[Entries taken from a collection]
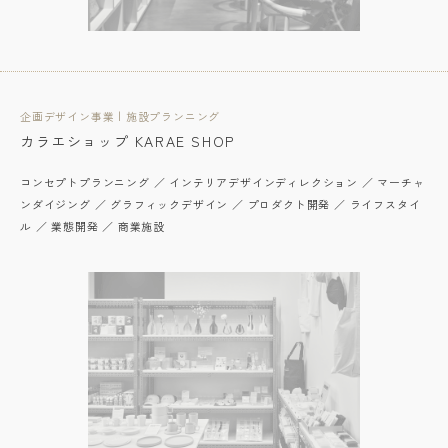
企画デザイン事業 | 施設プランニング
カラエショップ KARAE SHOP
コンセプトプランニング ／ インテリアデザインディレクション ／ マーチャ
ンダイジング ／ グラフィックデザイン ／ プロダクト開発 ／ ライフスタイ
ル ／ 業態開発 ／ 商業施設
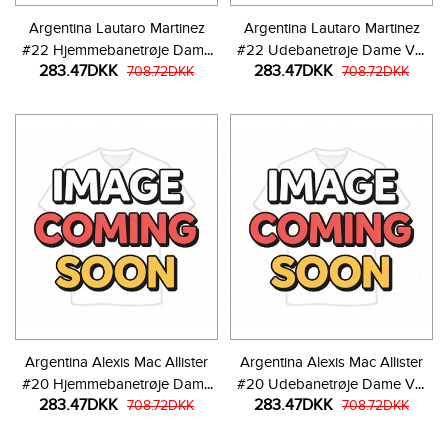
Argentina Lautaro Martinez
Argentina Lautaro Martinez
#22 Hjemmebanetrøje Dame
#22 Udebanetrøje Dame VM
283.47DKK
283.47DKK
VM 2026 Kortærmet
708.72DKK
2026 Kortærmet
708.72DKK
Argentina Alexis Mac Allister
Argentina Alexis Mac Allister
#20 Hjemmebanetrøje Dame
#20 Udebanetrøje Dame VM
283.47DKK
283.47DKK
VM 2026 Kortærmet
708.72DKK
2026 Kortærmet
708.72DKK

• TASK
The pictures stay out; repeat exactly the lines from the one with "ンダイジング ／ グラフィックデザイン ／ プロダクト開発 ／ ライフスタイ" to the end of the entries above, and nothing else.

• SOLUTION FOR THIS TASK
ンダイジング ／ グラフィックデザイン ／ プロダクト開発 ／ ライフスタイ
ル ／ 業態開発 ／ 商業施設
Argentina Lautaro Martinez
Argentina Lautaro Martinez
#22 Hjemmebanetrøje Dame
#22 Udebanetrøje Dame VM
283.47DKK
283.47DKK
VM 2026 Kortærmet
708.72DKK
2026 Kortærmet
708.72DKK
Argentina Alexis Mac Allister
Argentina Alexis Mac Allister
#20 Hjemmebanetrøje Dame
#20 Udebanetrøje Dame VM
283.47DKK
283.47DKK
VM 2026 Kortærmet
708.72DKK
2026 Kortærmet
708.72DKK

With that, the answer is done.